A 120 km de là, dans la vallée de l'Estéron, c'est aussi le branle-bas de combat.
Les 16 communes du SIEVI, syndicat intercommunal de l'Estéron et du Var inférieur, se concertent pour venir en aide aux communes les plus fragiles, celles, notamment, qui dépendent d'une source unique.
"Ce sont des sites mono-ressources, explique Marc Belvisi, le maire de Pierrefeu et président du SIEVI, "si cette source se tarit, le village n'a plus d'eau".
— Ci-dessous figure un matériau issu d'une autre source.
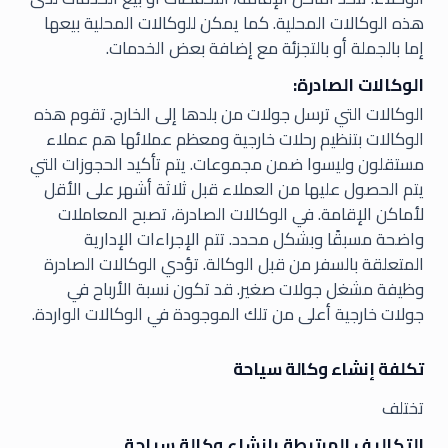
هذه الوكالات المحلية. كما يمكن للوكالات المحلية بيعها
إما بالجملة أو بالتجزئة مع إضافة بعض الخدمات.
الوكالات الصادرة:
الوكالات التي ترسل جولات من بلدها إلى الخارج. تقوم هذه
الوكالات بتنظيم رحلات خارجية ومعظم عملائها هم عملاء
مستقلون وليسوا ضمن مجموعات. يتم تأكيد الحجوزات التي
يتم الحصول عليها من العملاء قبل ثلاثة أشهر على الأقل
لأماكن الإقامة. في الوكالات الصادرة، تصبح المعاملات
واضحة مسبقًا وبشكل محدد. تتم الإجراءات الإدارية
المتعلقة بالسفر من قبل الوكالة. تؤدي الوكالات الصادرة
وظيفة مشغل جولات صغير. قد تكون نسبة الأرباح في
جولات خارجية أعلى من تلك الموجودة في الوكالات الواردة.
تكلفة إنشاء وكالة سياحة
تختلف
التكاليف المرتبطة بإنشاء وكالة سياحة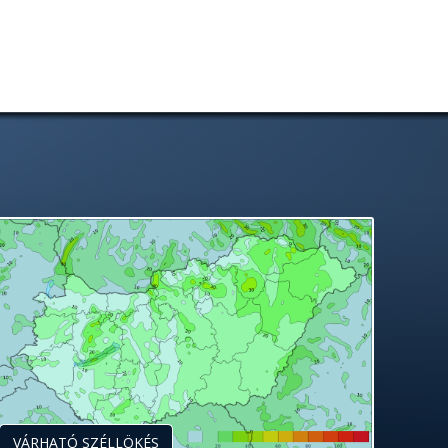
VÁRHATÓ SZÉLLÖKÉS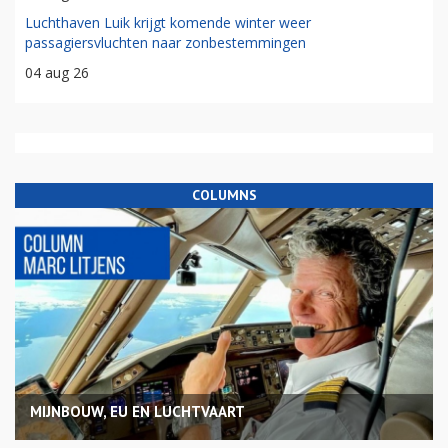
Luchthaven Luik krijgt komende winter weer
passagiersvluchten naar zonbestemmingen
04 aug 26
COLUMNS
MIJNBOUW, EU EN LUCHTVAART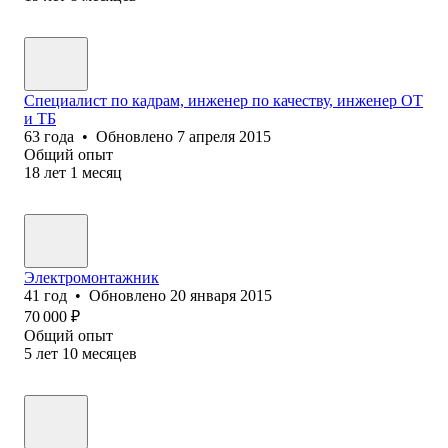
Специалист по кадрам, инженер по качеству, инженер ОТ
и ТБ
63
года
•
Обновлено
7 апреля 2015
Общий опыт
18
лет
1
месяц
Электромонтажник
41
год
•
Обновлено
20 января 2015
70 000
₽
Общий опыт
5
лет
10
месяцев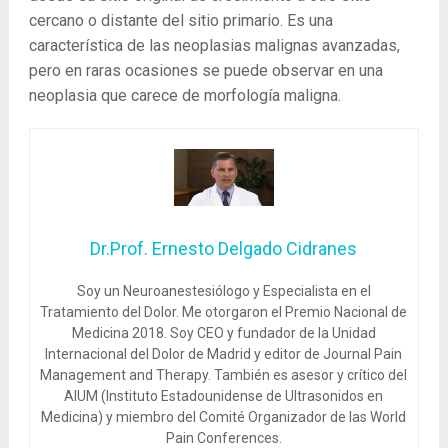
cercano o distante del sitio primario. Es una
característica de las neoplasias malignas avanzadas,
pero en raras ocasiones se puede observar en una
neoplasia que carece de morfología maligna.
Dr.Prof. Ernesto Delgado Cidranes
Soy un Neuroanestesiólogo y Especialista en el
Tratamiento del Dolor. Me otorgaron el Premio Nacional de
Medicina 2018. Soy CEO y fundador de la Unidad
Internacional del Dolor de Madrid y editor de Journal Pain
Management and Therapy. También es asesor y crítico del
AIUM (Instituto Estadounidense de Ultrasonidos en
Medicina) y miembro del Comité Organizador de las World
Pain Conferences.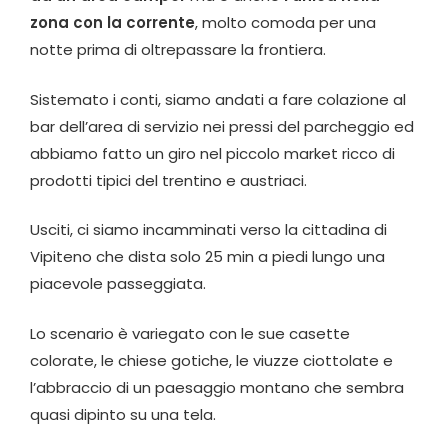
zona con la corrente
, molto comoda per una
notte prima di oltrepassare la frontiera.
Sistemato i conti, siamo andati a fare colazione al
bar dell’area di servizio nei pressi del parcheggio ed
abbiamo fatto un giro nel piccolo market ricco di
prodotti tipici del trentino e austriaci.
Usciti, ci siamo incamminati verso la cittadina di
Vipiteno che dista solo 25 min a piedi lungo una
piacevole passeggiata.
Lo scenario è variegato con le sue casette
colorate, le chiese gotiche, le viuzze ciottolate e
l’abbraccio di un paesaggio montano che sembra
quasi dipinto su una tela.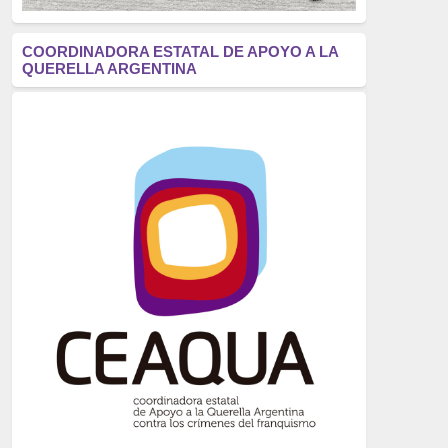
antifascismo
(1006)
COORDINADORA ESTATAL DE APOYO A LA
QUERELLA ARGENTINA
Eventos
(914)
Historia
(752)
Crímenes del franquismo
(721)
dictadura
(699)
Feminismo
(607)
neofranquismo
(567)
Justicia Universal
(527)
Derechos Humanos
(522)
Nacionalcatolicismo
(514)
Exilio
(506)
Alors le syndicat a demandé à son délégataire, Véolia, d'entreprendre des travaux en urgence : l'installation de vannes motorisées à Tourrettes-sur-Loup pour relier deux sources, et à Tourette-du-Château, près de Gilette, pour récupérer des ressources en eau de Revest-les-Roches.
Montant des travaux : 50 000 euros.
Forcer l'eau à prendre de nouveaux chemins pour éviter la pénurie. Le SIVI envisage aussi de s'équiper d'un camion citerne pour emmener l'eau là où elle manque.
L'été approche : avec la surpopulation que connait notre région, on a des consommations d'eau qui vont monter en flèche au pire moment
Marc Belvisi, maire de Pierrefeu
En attendant, les élus font de la prévention, rappellent les restrictions d'eau qui touchent désormais 90% des Alpes-Maritimes, et font la lutte au gaspis, grâce à de nouveaux compteurs : dans la vallée de l'Estéron, ils serviront à mesurer le débit des fontaines, pour réduire les fuites.
Environ 15% de l'eau du réseau s'évapore dans la nature.
A La Brigue, l'opération sera plus délicate, mais inévitable : l'installation de compteurs d'eau individuels. Pour le moment, l'eau y coule gratuitement.
Bientôt il faudra payer, et donc compter.